30/10/2002 08h13 – Atualizado em 30/10/2002 08h13
WASHINGTON e LONDRES – Além de se dedicar a esclarecer a opinião pública americana, ontem, de que “Lula não é Fidel Castro e nem Hugo Chávez, mas um verdadeiro democrata”, um alto funcionário do governo dos Estados Unidos acrescentou que embora as relações bilaterais do país com o Brasil “jamais tenham estado tão boas como agora”, o seu governo tem certeza de que “ela vai melhorar ainda mais durante o governo Lula”, através de um diálogo político e um intercâmbio sócio-econômico mais amplos.
A mensagem foi transmitida pelo diretor do Escritório de Assuntos Brasileiros e do Cone Sul, do Departamento de Estado, Jim Carragher, durante uma palestra sobre o futuro das relações entre os países durante o governo Lula. Ela foi promovida pelo Centro de Estudos Estratégicos e Internacionais (CSIS), uma organização de análises políticas de Washington.
- A melhoria do nosso relacionamento nos levará a realizar consultas mútuas constantemente e numa ampla variedade de fóruns. Nós consideramos o Brasil um parceiro regional e continuaremos a consultá-lo em relação aos assuntos internacionais. É importante e natural ter amplas consultas com o Brasil – afirmou Carragher.
A seu lado, o ex-embaixador dos EUA no Brasil, Anthony Harrington, acrescentou:
- A agenda de Lula é compatível com a dos EUA. É claro que continuaremos a ter disputas comerciais, mas não veremos o Brasil deixar as negociações para a criação da Área de Livre Comércio das Américas. Somos um mercado crucial para o Brasil, e vice-versa.
Por sua vez, Bill Perry, conselheiro especial do Secretário de Estado Assistente para Assuntos Hemisféricos, Otto Reich, que também fazia parte da mesa, afirmou à platéia que “Lula está sinceramente comprometido com as reformas fiscais”, e que um dos seus maiores objetivos seria o de mostrar que o PT é capaz de governar:
- Nota-se, por suas declarações, que ele quer fazer tudo certo. Haverá pressões, problemas, e uma boa dose de dores de cabeça. Mas esse é o desafio que ele abraça.

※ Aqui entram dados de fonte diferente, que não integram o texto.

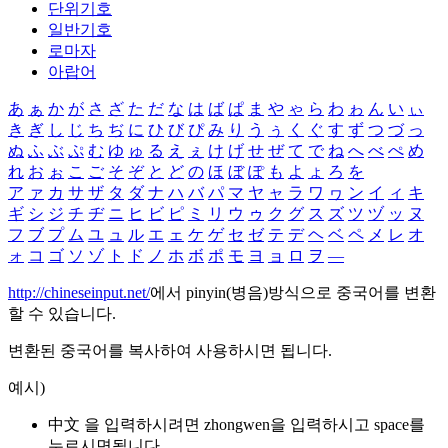
단위기호
일반기호
로마자
아랍어
あ
ぁ
か
が
さ
ざ
た
だ
な
は
ば
ぱ
ま
や
ゃ
ら
わ
ゎ
ん
い
ぃ
き
ぎ
し
じ
ち
ぢ
に
ひ
び
ぴ
み
り
う
ぅ
く
ぐ
す
ず
つ
づ
っ
ぬ
ふ
ぶ
ぷ
む
ゆ
ゅ
る
え
ぇ
け
げ
せ
ぜ
て
で
ね
へ
べ
ぺ
め
れ
お
ぉ
こ
ご
そ
ぞ
と
ど
の
ほ
ぼ
ぽ
も
よ
ょ
ろ
を
ア
ァ
カ
サ
ザ
タ
ダ
ナ
ハ
バ
パ
マ
ヤ
ャ
ラ
ワ
ヮ
ン
イ
ィ
キ
ギ
シ
ジ
チ
ヂ
ニ
ヒ
ビ
ピ
ミ
リ
ウ
ゥ
ク
グ
ス
ズ
ツ
ヅ
ッ
ヌ
フ
ブ
プ
ム
ユ
ュ
ル
エ
ェ
ケ
ゲ
セ
ゼ
テ
デ
ヘ
ベ
ペ
メ
レ
オ
ォ
コ
ゴ
ソ
ゾ
ト
ド
ノ
ホ
ボ
ポ
モ
ヨ
ョ
ロ
ヲ
―
http://chineseinput.net/
에서 pinyin(병음)방식으로 중국어를 변환
할 수 있습니다.
변환된 중국어를 복사하여 사용하시면 됩니다.
예시)
中文 을 입력하시려면
zhongwen
을 입력하시고 space를
누르시면됩니다.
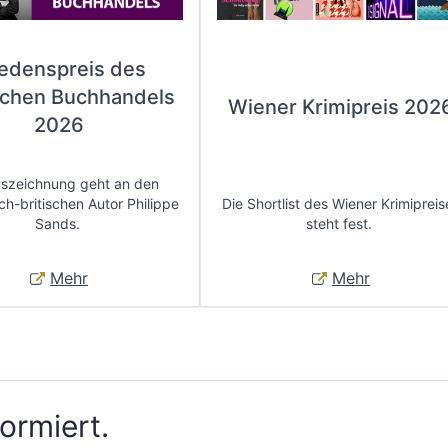
iedenspreis des
chen Buchhandels
Wiener Krimipreis 202
2026
uszeichnung geht an den
ch-britischen Autor Philippe
Die Shortlist des Wiener Krimipreis
Sands.
steht fest.
Mehr
Mehr
formiert.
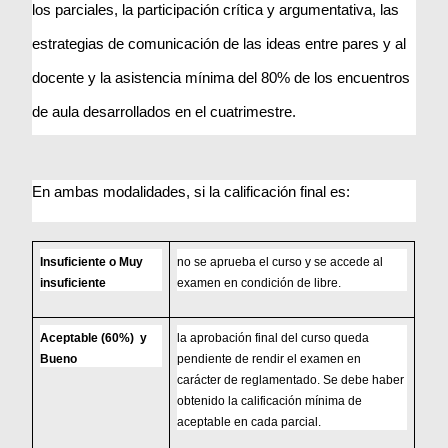
los parciales, la participación crítica y argumentativa, las 
estrategias de comunicación de las ideas entre pares y al 
docente y la asistencia mínima del 80% de los encuentros 
de aula desarrollados en el cuatrimestre. 
En ambas modalidades, si la calificación final es:
Insuficiente o Muy 
no se aprueba el curso y se accede al 
insuficiente
examen en condición de libre.
Aceptable (60%)  y 
la aprobación final del curso queda 
Bueno
pendiente de rendir el examen en 
carácter de reglamentado. Se debe haber 
obtenido la calificación mínima de 
aceptable en cada parcial.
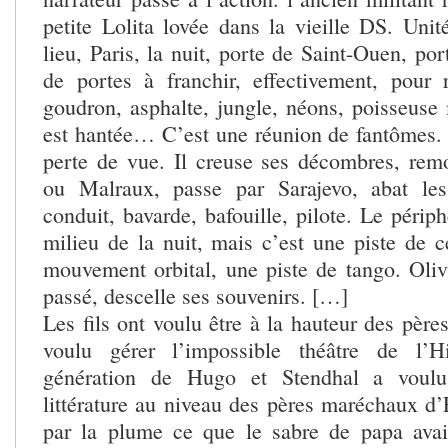
petite Lolita lovée dans la vieille DS. Unit
lieu, Paris, la nuit, porte de Saint-Ouen, p
de portes à franchir, effectivement, pour 
goudron, asphalte, jungle, néons, poisseuse 
est hantée… C’est une réunion de fantômes. 
perte de vue. Il creuse ses décombres, re
ou Malraux, passe par Sarajevo, abat le
conduit, bavarde, bafouille, pilote. Le périph
milieu de la nuit, mais c’est une piste de c
mouvement orbital, une piste de tango. Oliv
passé, descelle ses souvenirs. […]
Les fils ont voulu être à la hauteur des pères
voulu gérer l’impossible théâtre de l’H
génération de Hugo et Stendhal a voulu
littérature au niveau des pères maréchaux d’
par la plume ce que le sabre de papa avai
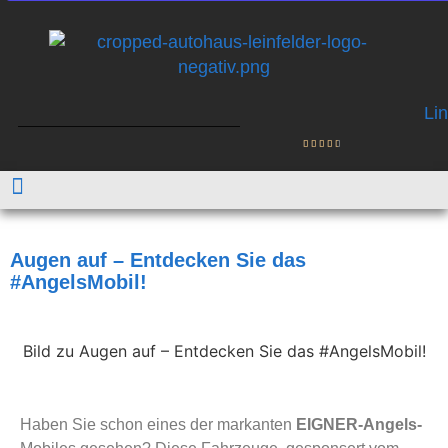
Augen auf – Entdecken Sie das
#AngelsMobil!
Haben Sie schon eines der markanten
EIGNER-Angels-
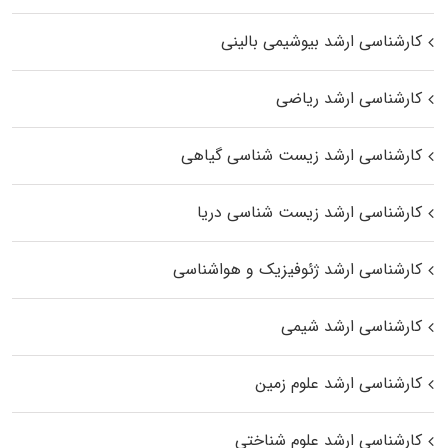
کارشناسی ارشد بیوشیمی بالینی
کارشناسی ارشد ریاضی
کارشناسی ارشد زیست‌ شناسی گیاهی
کارشناسی ارشد زیست‌ شناسی دریا
کارشناسی ارشد ژئوفیزیک و هواشناسی
کارشناسی ارشد شیمی
کارشناسی ارشد علوم زمین
کارشناسی ارشد علوم شناختی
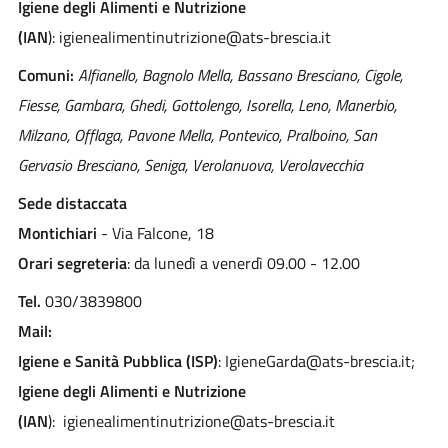
Igiene degli Alimenti e Nutrizione
(IAN
): igienealimentinutrizione@ats-brescia.it
Comuni:
Alfianello, Bagnolo Mella, Bassano Bresciano, Cigole,
Fiesse, Gambara, Ghedi, Gottolengo, Isorella, Leno, Manerbio,
Milzano, Offlaga, Pavone Mella, Pontevico, Pralboino, San
Gervasio Bresciano, Seniga, Verolanuova, Verolavecchia
Sede distaccata
Montichiari
- Via Falcone, 18
Orari segreteria
: da lunedì a venerdì 09.00 - 12.00
Tel.
030/3839800
Mail:
Igiene e Sanità Pubblica (ISP)
: IgieneGarda@ats-brescia.it;
Igiene degli Alimenti e Nutrizione
(IAN
): igienealimentinutrizione@ats-brescia.it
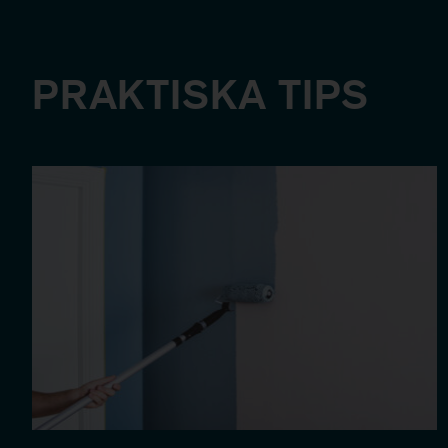
PRAKTISKA TIPS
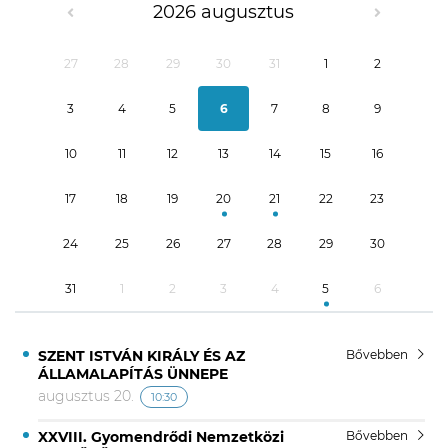
2026 augusztus
27
28
29
30
31
1
2
3
4
5
6
7
8
9
10
11
12
13
14
15
16
17
18
19
20
21
22
23
24
25
26
27
28
29
30
31
1
2
3
4
5
6
SZENT ISTVÁN KIRÁLY ÉS AZ
Bővebben
ÁLLAMALAPÍTÁS ÜNNEPE
augusztus 20.
10:30
XXVIII. Gyomendrődi Nemzetközi
Bővebben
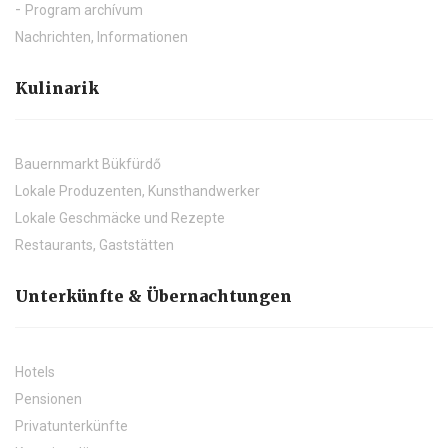
Program archívum
Nachrichten, Informationen
Kulinarik
Bauernmarkt Bükfürdő
Lokale Produzenten, Kunsthandwerker
Lokale Geschmäcke und Rezepte
Restaurants, Gaststätten
Unterkünfte & Übernachtungen
Hotels
Pensionen
Privatunterkünfte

Carragher, então, emendou:
- Bom… nós preferimos ter dores de cabeça democráticas do que não democráticas. Nós temos de dar a Lula alguns meses e não apenas algumas semanas (para agir). Ele não é Castro e nem Chávez. É um verdadeiro democrata. Concorreu quatro vezes, perdeu três, e tentou de novo. Isso nos dá uma grande esperança.
Harrington endossou:
- Lula cresceu com o tempo. Ele reconheceu que o país mudou e ele próprio mudou. De fato não é Castro e nem Chávez. Ele perdeu três eleições e aceitou o resultado: é um dos democratas mais persistentes que eu conheço.
Reino Unido divulga nota cumprimentando Lula – Na segunda, o primeiro-ministro britânico Tony Blair cumprimentou Lula pelo telefone e o convidou a visitar o Reino Unido. Mas só ontem, o governo britânico emitiu uma nota oficial sobre a eleição. É que o resultado no Brasil saiu junto com mudanças no gabinete e apenas ontem foram confirmadas as novas atribuições dos ministros parlamentares que atuam na Secretaria de Relações Exteriores.
O deputado Bill Rammell é o novo ministro parlamentar que cuidará de América Latina. Ele substitui o deputado Denis MacShane, que passa ser o ministro encarregado da Europa. E um dos primeiros atos de Rammell foi a nota de congratulação a Lula e ao PT pelo sucesso nas eleições.